More closely relative to the content of the video itself, Tanden says

that doesn’t mean making a video designed to denigrate a religion, any religion, should be celebrated as an act of freedom.

Actually, it does. I do not say this because of the content of the video; other than a few tidbits from news reports, I am unfamiliar with the content. Once again, though, Tanden is missing where the emphasis should be in clarification of the principle. No, the content should not, all depending, necessarily be celebrated. But the “making [of] a video designed to denigrate a religion”; that is to say, the right to make such a video should be celebrated, and – this is so fundamental as to be inseparable from the right – a right that cannot be exercised without unjust consequence, and must therefore be voluntarily restricted,  is no right at all.

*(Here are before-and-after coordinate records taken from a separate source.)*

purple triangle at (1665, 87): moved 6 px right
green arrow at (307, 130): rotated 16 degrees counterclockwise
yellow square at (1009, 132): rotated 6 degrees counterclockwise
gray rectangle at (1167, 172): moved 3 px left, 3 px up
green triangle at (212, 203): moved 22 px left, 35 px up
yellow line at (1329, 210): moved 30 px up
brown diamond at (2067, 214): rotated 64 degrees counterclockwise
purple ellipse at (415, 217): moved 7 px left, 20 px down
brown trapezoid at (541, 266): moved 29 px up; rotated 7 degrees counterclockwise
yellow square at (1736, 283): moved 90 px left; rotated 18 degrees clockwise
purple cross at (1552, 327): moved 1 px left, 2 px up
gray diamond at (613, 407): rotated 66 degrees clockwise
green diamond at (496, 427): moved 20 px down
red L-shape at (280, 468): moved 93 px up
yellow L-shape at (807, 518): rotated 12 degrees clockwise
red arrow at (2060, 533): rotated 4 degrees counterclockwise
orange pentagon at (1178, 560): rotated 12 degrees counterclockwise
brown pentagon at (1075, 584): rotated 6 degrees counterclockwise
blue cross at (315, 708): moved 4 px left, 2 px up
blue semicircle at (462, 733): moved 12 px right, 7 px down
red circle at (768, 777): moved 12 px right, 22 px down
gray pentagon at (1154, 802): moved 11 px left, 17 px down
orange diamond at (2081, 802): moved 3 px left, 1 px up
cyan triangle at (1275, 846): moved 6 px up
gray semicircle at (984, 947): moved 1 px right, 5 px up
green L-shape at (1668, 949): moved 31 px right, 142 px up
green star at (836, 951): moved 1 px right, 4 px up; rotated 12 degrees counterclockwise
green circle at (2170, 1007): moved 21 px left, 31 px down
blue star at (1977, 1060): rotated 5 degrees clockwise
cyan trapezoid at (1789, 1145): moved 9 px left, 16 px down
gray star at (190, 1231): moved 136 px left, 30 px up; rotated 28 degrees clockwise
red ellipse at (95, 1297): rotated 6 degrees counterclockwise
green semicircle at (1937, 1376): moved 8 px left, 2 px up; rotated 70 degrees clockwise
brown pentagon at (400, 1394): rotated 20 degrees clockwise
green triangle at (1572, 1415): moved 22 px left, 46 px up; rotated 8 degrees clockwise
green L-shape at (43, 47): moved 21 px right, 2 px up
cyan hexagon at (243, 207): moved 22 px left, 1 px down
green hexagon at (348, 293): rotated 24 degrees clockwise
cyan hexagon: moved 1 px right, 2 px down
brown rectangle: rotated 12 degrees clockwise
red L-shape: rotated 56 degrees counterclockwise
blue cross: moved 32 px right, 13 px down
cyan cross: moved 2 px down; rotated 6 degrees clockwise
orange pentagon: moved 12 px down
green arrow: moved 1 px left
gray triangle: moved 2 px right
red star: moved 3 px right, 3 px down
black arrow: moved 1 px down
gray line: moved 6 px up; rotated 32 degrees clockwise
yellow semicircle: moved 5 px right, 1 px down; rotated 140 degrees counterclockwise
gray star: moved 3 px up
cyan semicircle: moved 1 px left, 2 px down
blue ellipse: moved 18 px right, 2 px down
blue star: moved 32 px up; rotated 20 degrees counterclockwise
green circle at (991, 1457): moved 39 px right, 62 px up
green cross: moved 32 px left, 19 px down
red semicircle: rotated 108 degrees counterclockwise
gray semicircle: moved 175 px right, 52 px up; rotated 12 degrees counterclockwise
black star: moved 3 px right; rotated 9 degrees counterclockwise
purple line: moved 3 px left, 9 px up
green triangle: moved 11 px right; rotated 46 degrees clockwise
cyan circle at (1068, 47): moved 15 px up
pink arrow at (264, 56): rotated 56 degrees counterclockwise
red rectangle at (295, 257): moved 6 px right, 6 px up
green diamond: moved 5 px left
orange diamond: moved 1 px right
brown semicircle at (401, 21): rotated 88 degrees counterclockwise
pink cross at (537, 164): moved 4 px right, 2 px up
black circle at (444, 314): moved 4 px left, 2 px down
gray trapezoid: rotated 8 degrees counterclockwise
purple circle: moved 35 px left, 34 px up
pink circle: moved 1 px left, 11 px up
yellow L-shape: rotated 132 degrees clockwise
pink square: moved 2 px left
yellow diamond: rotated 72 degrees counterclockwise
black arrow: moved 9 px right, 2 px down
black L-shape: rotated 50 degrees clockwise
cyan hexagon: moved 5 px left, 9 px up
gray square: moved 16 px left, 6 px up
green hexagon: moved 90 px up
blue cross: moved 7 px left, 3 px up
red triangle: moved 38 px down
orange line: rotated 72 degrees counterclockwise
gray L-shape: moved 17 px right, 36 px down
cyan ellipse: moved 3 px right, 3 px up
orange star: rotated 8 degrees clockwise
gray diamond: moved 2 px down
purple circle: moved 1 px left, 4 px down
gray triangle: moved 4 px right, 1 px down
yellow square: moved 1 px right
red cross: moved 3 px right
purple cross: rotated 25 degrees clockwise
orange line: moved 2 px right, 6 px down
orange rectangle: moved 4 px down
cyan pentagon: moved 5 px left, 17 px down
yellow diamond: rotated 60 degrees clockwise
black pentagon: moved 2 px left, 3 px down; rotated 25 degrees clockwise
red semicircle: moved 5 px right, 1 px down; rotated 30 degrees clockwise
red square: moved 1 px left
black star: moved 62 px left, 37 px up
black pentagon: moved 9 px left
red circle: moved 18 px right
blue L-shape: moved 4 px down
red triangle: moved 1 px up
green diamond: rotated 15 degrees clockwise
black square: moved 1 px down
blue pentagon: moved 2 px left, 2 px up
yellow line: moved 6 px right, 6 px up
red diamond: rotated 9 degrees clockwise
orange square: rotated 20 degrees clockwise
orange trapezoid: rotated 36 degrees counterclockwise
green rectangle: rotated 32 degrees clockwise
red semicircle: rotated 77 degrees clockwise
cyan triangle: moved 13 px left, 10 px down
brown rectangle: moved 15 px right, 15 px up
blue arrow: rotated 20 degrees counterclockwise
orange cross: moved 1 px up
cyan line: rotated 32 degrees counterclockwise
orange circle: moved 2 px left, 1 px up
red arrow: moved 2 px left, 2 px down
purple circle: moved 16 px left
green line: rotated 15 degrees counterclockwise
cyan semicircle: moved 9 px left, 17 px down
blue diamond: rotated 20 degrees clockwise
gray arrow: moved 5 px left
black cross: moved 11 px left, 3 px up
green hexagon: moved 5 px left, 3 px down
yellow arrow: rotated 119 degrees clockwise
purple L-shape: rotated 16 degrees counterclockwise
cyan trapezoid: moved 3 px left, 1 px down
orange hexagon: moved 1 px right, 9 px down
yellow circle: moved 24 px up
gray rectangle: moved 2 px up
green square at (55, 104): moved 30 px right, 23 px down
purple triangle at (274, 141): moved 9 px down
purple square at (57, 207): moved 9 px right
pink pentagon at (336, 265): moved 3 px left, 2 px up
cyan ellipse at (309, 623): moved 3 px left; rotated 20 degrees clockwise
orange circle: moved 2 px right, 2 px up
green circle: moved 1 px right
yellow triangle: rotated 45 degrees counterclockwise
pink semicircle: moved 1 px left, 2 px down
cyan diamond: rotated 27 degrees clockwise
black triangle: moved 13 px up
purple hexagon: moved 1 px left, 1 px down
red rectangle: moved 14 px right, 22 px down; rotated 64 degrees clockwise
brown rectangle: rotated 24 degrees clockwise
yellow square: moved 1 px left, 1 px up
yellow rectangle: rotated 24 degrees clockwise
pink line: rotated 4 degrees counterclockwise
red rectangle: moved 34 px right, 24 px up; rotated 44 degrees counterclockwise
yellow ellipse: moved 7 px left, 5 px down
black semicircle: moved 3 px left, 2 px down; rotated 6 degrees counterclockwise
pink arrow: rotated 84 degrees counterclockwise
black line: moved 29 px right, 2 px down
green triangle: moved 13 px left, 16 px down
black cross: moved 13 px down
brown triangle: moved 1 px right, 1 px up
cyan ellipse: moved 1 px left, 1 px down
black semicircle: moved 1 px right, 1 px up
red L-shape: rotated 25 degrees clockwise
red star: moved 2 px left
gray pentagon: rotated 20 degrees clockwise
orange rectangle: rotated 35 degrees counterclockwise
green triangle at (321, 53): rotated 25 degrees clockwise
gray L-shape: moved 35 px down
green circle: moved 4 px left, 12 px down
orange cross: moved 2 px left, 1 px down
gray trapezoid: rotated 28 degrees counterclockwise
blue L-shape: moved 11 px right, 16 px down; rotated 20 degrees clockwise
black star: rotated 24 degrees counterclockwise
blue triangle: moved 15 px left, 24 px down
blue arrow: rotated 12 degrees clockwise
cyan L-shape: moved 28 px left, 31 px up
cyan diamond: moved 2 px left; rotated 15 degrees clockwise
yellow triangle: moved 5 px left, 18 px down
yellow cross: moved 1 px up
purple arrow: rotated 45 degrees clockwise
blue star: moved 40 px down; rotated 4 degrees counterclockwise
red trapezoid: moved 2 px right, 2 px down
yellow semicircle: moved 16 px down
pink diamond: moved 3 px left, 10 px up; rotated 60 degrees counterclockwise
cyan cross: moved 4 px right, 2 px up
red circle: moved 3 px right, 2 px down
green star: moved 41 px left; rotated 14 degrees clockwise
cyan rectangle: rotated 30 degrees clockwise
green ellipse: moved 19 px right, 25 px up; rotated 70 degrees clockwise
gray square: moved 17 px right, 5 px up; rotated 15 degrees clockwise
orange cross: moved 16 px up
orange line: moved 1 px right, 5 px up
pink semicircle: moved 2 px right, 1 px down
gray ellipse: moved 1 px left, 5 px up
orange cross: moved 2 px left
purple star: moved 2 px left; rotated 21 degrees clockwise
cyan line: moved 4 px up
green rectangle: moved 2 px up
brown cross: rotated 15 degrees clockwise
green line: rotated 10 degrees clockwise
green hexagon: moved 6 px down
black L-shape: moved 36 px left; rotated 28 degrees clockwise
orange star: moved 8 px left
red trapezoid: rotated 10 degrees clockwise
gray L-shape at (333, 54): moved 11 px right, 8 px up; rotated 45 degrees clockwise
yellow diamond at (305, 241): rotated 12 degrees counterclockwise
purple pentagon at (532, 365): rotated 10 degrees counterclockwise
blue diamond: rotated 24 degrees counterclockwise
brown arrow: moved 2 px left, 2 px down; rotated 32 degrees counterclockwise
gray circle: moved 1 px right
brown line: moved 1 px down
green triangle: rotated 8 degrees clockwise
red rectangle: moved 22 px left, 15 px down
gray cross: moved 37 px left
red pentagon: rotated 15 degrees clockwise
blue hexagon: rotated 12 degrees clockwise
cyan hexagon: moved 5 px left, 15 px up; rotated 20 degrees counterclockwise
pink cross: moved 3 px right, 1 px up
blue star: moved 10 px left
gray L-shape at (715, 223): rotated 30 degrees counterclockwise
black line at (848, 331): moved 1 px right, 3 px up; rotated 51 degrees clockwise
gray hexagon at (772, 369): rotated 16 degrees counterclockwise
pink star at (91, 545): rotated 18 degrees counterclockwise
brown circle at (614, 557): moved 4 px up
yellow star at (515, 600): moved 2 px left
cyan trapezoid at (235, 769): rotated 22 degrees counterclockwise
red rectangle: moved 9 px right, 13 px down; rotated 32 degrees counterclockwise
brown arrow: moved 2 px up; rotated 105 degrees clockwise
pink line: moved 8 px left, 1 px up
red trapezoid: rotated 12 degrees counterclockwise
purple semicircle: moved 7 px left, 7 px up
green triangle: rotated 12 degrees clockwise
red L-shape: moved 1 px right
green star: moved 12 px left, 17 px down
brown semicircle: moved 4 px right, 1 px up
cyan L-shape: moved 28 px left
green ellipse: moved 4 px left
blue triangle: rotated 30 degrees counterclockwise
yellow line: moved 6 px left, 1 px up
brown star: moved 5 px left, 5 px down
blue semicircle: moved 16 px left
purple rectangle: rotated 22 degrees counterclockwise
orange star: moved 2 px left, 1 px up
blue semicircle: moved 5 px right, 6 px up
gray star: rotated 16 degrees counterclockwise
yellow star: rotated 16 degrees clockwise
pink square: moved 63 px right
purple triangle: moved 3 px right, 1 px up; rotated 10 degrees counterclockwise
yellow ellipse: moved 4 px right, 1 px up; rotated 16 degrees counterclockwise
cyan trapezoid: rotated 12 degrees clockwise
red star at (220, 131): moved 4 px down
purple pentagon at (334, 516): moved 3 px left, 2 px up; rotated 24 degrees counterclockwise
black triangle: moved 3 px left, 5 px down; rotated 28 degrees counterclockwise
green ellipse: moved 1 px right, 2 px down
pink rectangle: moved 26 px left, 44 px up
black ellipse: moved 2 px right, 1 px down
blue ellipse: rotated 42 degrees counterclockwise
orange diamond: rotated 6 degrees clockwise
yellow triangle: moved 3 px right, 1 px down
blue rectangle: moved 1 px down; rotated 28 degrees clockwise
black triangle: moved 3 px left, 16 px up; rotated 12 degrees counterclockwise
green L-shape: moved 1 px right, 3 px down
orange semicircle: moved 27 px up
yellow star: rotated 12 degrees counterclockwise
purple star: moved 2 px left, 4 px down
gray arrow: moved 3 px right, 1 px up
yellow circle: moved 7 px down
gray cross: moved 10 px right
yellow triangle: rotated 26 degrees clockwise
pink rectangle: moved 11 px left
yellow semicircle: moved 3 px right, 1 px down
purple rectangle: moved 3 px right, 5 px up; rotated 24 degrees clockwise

I will go a step further. I will say, even, that the critical content of a video denigrating a religion should be celebrated. I do not mean any particular critical content. From the little I know, the content of this video is puerile – so by critical content, what I mean here is critical nature. The critical nature of any expression against religion, or any other set of ideas, should be celebrated as the very action of critical discourse – for which in an enlightened world there should never be violent consequence – regardless of the quality of the criticism or discourse.

People’s reactions to politicized debate consistently reflect an unexamined piety that transcends any political divide, even that between the religious and the secular. Whether about Islam more globally, or, these days, Christianity and Mormonism domestically, that piety is the profession that people’s faiths, even if they are not shared, should at least be respected. But there is nothing other than circular reasoning to argue that a nonbeliever should acknowledge any religious doctrine, far from sacred, as anything more than just another set of ideas. From the standpoint of reason, we know religious doctrines are generally something less than just another set of ideas.

For the past week I have severely criticized the ideas of Judith Butler; one might say, in the ridicule I have leveled at them, that I have even denigrated them. There is no question in anyone’s mind of empathy for any violent response to such criticism. There should not be, either, any empathetic consideration for a violent response to criticism, now matter how severe, of the doctrines of religious faith.

From that standpoint of reason, we need to consider religious doctrine as we would any other set of ideas, any other conduct, any other argument or claim about the nature of the world. There is no good reason – no reason at all – to treat faith any differently. No faith, as a system of belief and a practice of living, is automatically deserving of respect just because others commit their lives and pray to it. Ideas, whatever label we affix to them, including that of faith, must earn our respect intellectually, not be awarded it uncritically.